Wi-Fi 6 also makes good use of Orthogonal Frequency Division Multiple Access (ODMFA), With earlier approaches, a Wi-Fi channel is kept open until your data transmission is completed. This leaves a lot of devices standing around waiting for their chance. With OFDMA, these channels are divided up into many smaller sub-channels. The net result is instead of lingering around for the next available channel, as many as 30 clients can share a channel instead of taking turns.
What that means for you and your network is you’re much less likely to see network delays because of congestion. So, instead of seeing your speeds collapse when more people are hooking into the network, Wi-Fi 6 can handle the load much more gracefully.
I like the idea of how Wi-Fi 6 will help in my networked home office. But where it’s really going to be worth the money is for any business supporting dense device environments, such as convention centers, hotels, schools, and stadiums. If that’s your kind of company, start setting aside some capital budget for upgrading your wireless network infrastructure today. Wi-Fi 6 is an essential upgrade for these businesses.
Besides helping you personally, OFDMA enables low-bandwidth requests to transmit in parallel. This means you get reduced latency and jitter. As we depend ever more on networking for video and the Internet of Things (IoT) this will help both of those technologies live up to their potential.
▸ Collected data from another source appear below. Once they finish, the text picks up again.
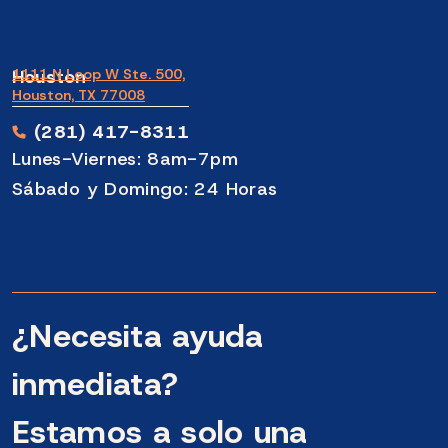
Houston
1111 N Loop W Ste. 500,
Houston, TX 77008
(281) 417-8311
Lunes-Viernes: 8am-7pm
Sábado y Domingo: 24 Horas
¿Necesita ayuda
inmediata?
Estamos a solo una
IoT users will also benefit from a new feature called Target Wake Time (TWT). With this, routers can schedule check-in times. This will enable IoT devices to use less power since they won’t be constantly maintaining their net connections.
Put it all together and you want to start getting ready to upgrade to Wi-Fi 6. That said, don’t be in too much of a hurry. Wait until the technology is fully baked. Sure, as ABI Research Senior Analyst Andrew Zignani noted “Wi-Fi 6 pre-standard chipsets are readily available from numerous vendors including Broadcom, Qualcomm, Marvell, Quantenna, Intel, and Celenom,” but they are “pre-standard.” The Wi-Fi 6 standard hasn’t been nailed down yet. It will be completed later this year.
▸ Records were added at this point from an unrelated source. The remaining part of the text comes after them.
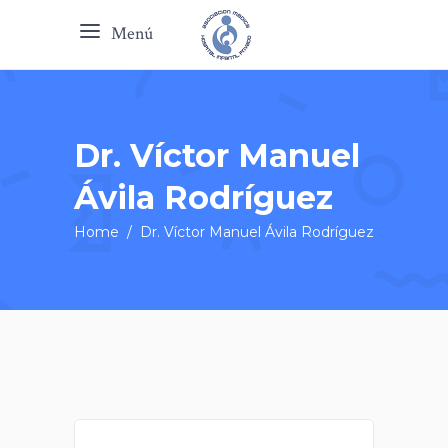
Menú
Dr. Víctor Manuel
Ávila Rodríguez
Home
/
Dr. Víctor Manuel Ávila Rodríguez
Today’s devices will probably work with their draft Wi-Fi 6 firmware, but you may not want to spend money on “probably.” Still, some Wi-Fi 6 routers are already available. These include the Asus RT-AX88U Dual Band 802.11ax Wi-Fi Router, Netgear Nighthawk AX8 (RAX80), and TP-Link Archer AX6000.
In any case, to take advantage of Wi-Fi 6, your client equipment needs to be ready to support it. Today, that’s only a handful of devices. The next generation of PCs with Intel Ice Lake processors and smartphones with Qualcomm’s Snapdragon 855 processors are still quarters away from the mass market.
But, by year’s end or the beginning of 2020, you will want want to move to Wi-Fi 6. It will be a game changer.